→ About this exercise: Copy each line below holding "Conference".
☆ ☆ ☆ ☆ ☆
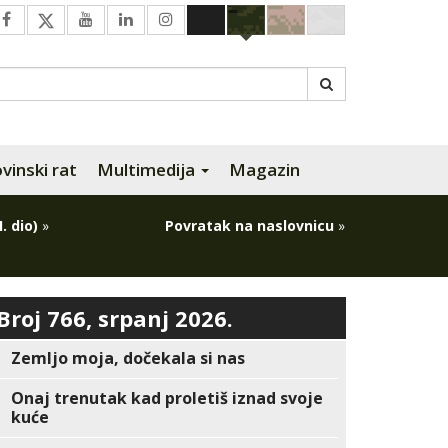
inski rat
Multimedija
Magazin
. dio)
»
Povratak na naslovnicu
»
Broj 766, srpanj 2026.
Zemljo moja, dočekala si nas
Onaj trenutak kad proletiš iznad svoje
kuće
☆ ☆ ☆ ☆ ☆
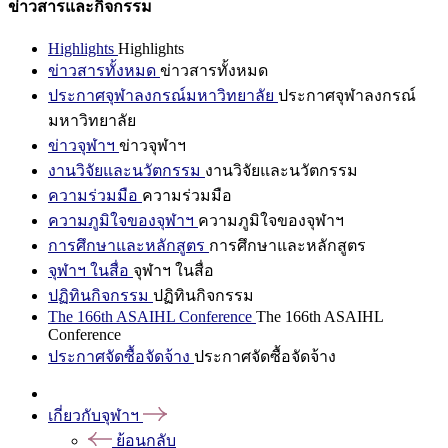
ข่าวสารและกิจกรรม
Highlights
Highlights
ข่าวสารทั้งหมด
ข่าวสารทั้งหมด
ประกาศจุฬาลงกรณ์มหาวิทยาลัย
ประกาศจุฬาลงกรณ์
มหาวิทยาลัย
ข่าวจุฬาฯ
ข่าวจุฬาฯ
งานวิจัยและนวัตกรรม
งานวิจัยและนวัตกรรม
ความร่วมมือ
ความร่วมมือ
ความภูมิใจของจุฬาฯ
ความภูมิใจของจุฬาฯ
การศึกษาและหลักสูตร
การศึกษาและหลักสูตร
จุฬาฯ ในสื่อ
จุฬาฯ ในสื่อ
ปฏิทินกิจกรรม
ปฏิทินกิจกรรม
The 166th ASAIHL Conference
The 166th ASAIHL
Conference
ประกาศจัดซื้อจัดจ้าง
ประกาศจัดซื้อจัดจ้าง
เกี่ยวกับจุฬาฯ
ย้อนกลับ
☆ ☆ ☆ ☆ ☆
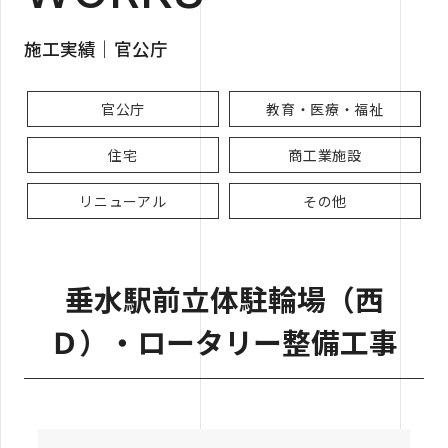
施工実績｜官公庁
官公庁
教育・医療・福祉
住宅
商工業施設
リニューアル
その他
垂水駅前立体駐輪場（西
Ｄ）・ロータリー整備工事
☆ ☆ ☆ ☆ ☆
→ Your response:
The 166th ASAIHL Conference
Conference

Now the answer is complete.